In its semi-annual currency report to Congress on Tuesday, the U.S. Treasury Department said the yuan “remains significantly undervalued” but stopped short of branding China a currency manipulator as former presidential candidate Mitt Romney had threatened to do. From Bloomberg:
China “has substantially reduced the level of official intervention in exchange markets since the third quarter of 2011,” the Treasury said in a statement accompanying its semi- annual currency report to Congress yesterday. The yuan has gained 9.3 percent in nominal terms and 12.6 percent in real terms against the dollar since June 2010, the Treasury said.
“It appears that the strategy of the last two administrations to use diplomacy rather than confrontation in dealing with the yuan’s value is having some positive results,” William Reinsch, president of the National Foreign Trade Council, a Washington-based business group, said in an e-mail after the report. “There is clearly room for further appreciation, however.”
In declining to brand China a manipulator, the Treasury cited the reduced intervention and “steps to liberalize controls on capital movements, as part of a broader plan to move to a more flexible exchange-rate regime.” The U.S. hasn’t designated another nation since 1994, when it named China.

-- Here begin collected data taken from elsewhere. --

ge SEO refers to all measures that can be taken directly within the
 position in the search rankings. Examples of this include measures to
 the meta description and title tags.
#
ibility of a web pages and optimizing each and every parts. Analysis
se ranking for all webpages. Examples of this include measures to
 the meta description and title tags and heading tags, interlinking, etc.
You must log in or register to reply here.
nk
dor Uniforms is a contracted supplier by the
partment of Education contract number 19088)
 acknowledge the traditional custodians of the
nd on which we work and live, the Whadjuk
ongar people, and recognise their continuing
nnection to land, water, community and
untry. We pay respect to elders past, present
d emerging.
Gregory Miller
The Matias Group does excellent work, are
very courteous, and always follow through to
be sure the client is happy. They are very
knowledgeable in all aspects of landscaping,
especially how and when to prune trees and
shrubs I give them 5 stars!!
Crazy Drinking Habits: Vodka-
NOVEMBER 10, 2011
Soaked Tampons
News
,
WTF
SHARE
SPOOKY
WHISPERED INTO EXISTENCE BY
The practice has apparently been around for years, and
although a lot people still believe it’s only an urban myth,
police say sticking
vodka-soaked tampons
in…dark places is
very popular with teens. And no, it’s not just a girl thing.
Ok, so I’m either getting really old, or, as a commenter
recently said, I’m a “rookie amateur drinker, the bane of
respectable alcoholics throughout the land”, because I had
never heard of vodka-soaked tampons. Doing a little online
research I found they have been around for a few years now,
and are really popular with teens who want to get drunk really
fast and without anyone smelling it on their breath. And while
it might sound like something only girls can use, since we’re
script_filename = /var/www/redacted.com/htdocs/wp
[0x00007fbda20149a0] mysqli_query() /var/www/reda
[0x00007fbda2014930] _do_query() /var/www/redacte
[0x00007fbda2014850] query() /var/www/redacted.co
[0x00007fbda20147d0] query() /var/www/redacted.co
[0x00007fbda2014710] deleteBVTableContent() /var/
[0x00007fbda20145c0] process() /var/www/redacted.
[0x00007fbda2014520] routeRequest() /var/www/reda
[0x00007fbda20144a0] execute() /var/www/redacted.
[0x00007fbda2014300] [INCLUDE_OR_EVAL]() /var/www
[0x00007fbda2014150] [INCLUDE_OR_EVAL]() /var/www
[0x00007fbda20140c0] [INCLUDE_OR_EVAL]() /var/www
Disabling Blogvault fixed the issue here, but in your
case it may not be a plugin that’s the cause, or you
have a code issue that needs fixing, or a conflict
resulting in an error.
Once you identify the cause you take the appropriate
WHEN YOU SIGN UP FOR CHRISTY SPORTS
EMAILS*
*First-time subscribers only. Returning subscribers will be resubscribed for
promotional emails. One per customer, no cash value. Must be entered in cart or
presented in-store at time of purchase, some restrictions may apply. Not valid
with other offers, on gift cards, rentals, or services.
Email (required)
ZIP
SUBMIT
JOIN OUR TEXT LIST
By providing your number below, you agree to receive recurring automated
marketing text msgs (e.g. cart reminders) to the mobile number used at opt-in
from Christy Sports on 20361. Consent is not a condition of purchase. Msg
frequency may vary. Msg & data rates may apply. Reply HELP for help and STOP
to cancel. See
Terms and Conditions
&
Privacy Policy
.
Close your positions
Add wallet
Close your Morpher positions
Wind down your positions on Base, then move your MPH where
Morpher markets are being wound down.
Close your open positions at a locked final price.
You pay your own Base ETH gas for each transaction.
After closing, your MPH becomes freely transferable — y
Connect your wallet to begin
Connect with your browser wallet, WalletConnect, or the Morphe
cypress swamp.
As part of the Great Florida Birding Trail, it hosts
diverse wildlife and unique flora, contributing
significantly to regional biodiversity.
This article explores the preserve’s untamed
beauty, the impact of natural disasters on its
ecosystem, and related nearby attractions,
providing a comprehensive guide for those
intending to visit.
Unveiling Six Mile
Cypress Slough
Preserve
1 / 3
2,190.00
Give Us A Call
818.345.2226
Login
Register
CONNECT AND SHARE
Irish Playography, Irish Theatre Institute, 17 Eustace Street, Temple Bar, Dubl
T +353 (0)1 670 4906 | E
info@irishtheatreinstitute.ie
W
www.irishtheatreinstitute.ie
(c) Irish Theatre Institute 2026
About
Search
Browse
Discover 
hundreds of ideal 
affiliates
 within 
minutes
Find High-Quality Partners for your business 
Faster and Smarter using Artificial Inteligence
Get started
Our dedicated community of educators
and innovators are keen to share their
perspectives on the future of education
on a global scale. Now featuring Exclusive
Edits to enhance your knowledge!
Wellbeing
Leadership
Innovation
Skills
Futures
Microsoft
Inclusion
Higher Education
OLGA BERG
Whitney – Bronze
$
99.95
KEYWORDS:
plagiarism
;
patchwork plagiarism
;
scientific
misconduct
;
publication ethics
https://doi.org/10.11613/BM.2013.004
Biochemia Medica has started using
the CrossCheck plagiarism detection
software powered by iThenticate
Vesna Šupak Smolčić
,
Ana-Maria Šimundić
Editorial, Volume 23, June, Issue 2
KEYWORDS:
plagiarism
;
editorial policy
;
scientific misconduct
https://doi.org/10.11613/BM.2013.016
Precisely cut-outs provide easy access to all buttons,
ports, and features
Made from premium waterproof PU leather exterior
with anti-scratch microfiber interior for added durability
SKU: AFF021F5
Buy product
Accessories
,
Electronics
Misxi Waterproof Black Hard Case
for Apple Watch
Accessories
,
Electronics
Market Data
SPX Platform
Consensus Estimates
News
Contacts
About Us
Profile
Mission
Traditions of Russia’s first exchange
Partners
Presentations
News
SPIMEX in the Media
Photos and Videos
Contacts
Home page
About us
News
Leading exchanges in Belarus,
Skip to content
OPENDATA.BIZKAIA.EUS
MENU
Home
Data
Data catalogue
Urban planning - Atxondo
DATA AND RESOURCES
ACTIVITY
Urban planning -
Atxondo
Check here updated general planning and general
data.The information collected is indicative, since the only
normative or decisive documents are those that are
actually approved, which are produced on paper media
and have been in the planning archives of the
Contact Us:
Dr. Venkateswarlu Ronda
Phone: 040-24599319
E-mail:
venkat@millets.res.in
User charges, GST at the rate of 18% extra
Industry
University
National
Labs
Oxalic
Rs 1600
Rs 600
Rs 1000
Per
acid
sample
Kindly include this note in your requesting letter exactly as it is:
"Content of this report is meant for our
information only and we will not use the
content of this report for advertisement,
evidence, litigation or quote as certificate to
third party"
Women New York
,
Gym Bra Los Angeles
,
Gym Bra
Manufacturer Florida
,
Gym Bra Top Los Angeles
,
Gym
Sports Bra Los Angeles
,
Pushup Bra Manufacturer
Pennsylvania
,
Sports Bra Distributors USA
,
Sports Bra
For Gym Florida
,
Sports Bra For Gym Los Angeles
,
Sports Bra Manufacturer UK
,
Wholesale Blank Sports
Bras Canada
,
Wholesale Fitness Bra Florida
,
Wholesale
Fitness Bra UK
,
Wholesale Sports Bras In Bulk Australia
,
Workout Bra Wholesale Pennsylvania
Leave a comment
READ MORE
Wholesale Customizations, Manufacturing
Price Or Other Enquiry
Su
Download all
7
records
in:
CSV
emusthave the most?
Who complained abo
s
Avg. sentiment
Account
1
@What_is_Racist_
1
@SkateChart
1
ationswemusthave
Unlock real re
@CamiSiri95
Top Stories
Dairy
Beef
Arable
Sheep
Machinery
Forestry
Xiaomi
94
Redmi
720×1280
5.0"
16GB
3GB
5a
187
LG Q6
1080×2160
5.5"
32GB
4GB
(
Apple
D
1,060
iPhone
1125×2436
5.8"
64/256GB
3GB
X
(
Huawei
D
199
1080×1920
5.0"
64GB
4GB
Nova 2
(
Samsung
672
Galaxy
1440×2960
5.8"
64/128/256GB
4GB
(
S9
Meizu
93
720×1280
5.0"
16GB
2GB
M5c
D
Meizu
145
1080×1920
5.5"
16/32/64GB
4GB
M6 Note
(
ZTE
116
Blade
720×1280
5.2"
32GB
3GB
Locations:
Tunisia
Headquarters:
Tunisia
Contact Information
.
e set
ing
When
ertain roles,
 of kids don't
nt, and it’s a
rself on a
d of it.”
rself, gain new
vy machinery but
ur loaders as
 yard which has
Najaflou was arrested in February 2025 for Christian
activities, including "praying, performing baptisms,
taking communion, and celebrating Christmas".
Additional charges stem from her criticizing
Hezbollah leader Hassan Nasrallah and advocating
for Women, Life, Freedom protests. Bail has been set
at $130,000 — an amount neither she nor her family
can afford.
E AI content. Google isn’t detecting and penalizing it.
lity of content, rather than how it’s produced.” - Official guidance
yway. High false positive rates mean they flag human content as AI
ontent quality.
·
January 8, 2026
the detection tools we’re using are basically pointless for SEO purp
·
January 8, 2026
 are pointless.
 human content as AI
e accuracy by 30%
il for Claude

At a forum in Beijing last week, People’s Bank of China Governor Zhou Xiaochuan said that China would seek increased convertibility of its currency as it continues to liberalize its capital markets. The yuan closed at a record high on Tuesday, according to Reuters, but one U.S. legislator reiterated his calls for China to be formally labeled a manipulator so that tangible action can be taken on the issue:
Charles Schumer, the No. 3 Democrat in the Senate and a longtime critic of China’s yuan policy, said the Treasury should label China a manipulator to be able to impose penalties on it.
“It’s time for the Obama administration to rip off the band-aid, and force China to play by the same rules as all other countries,” the New York senator said in a statement.